Each record is to be copied exactly, with its pictures left behind.

====

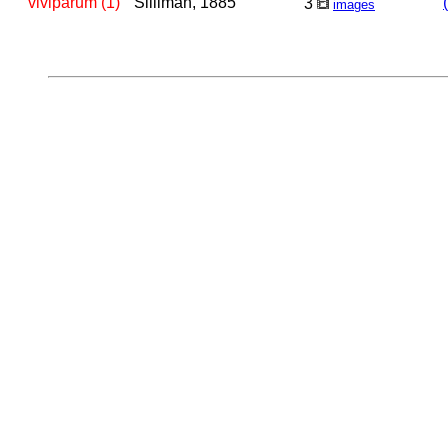
viviparum (1)
Silliman, 1885
3
images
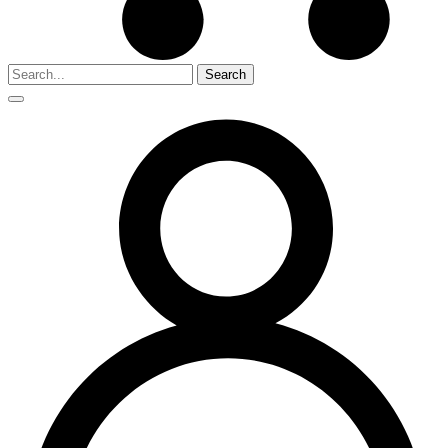
Search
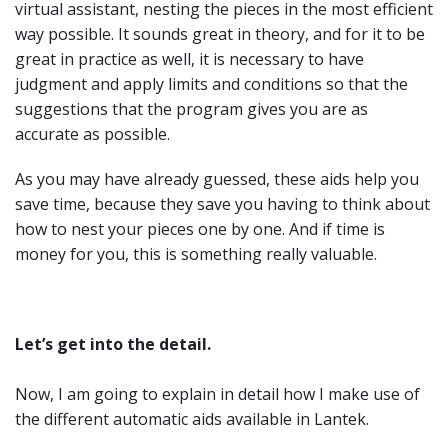
virtual assistant, nesting the pieces in the most efficient
way possible. It sounds great in theory, and for it to be
great in practice as well, it is necessary to have
judgment and apply limits and conditions so that the
suggestions that the program gives you are as
accurate as possible.
As you may have already guessed, these aids help you
save time, because they save you having to think about
how to nest your pieces one by one. And if time is
money for you, this is something really valuable.
Let’s get into the detail.
Now, I am going to explain in detail how I make use of
the different automatic aids available in Lantek.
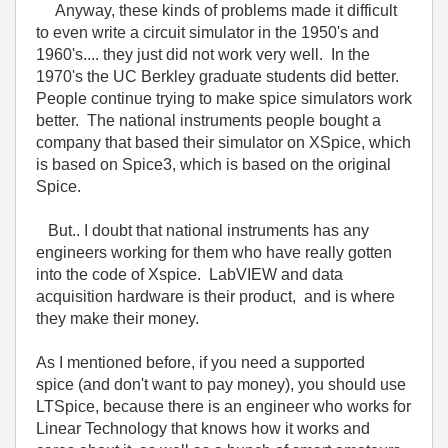
Anyway, these kinds of problems made it difficult
to even write a circuit simulator in the 1950's and
1960's.... they just did not work very well. In the
1970's the UC Berkley graduate students did better.
People continue trying to make spice simulators work
better. The national instruments people bought a
company that based their simulator on XSpice, which
is based on Spice3, which is based on the original
Spice.
But.. I doubt that national instruments has any
engineers working for them who have really gotten
into the code of Xspice. LabVIEW and data
acquisition hardware is their product, and is where
they make their money.
As I mentioned before, if you need a supported
spice (and don't want to pay money), you should use
LTSpice, because there is an engineer who works for
Linear Technology that knows how it works and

====

» Task solution
viviparum (1)
Silliman, 1885
3
images
Search
virtual assistant, nesting the pieces in the most efficient
way possible. It sounds great in theory, and for it to be
great in practice as well, it is necessary to have
judgment and apply limits and conditions so that the
suggestions that the program gives you are as
accurate as possible.
As you may have already guessed, these aids help you
save time, because they save you having to think about
how to nest your pieces one by one. And if time is
money for you, this is something really valuable.
Let’s get into the detail.
Now, I am going to explain in detail how I make use of
the different automatic aids available in Lantek.
Anyway, these kinds of problems made it difficult
to even write a circuit simulator in the 1950's and
1960's.... they just did not work very well. In the
1970's the UC Berkley graduate students did better.
People continue trying to make spice simulators work
better. The national instruments people bought a
company that based their simulator on XSpice, which
is based on Spice3, which is based on the original
Spice.
But.. I doubt that national instruments has any
engineers working for them who have really gotten
into the code of Xspice. LabVIEW and data
acquisition hardware is their product, and is where
they make their money.
As I mentioned before, if you need a supported
spice (and don't want to pay money), you should use
LTSpice, because there is an engineer who works for
Linear Technology that knows how it works and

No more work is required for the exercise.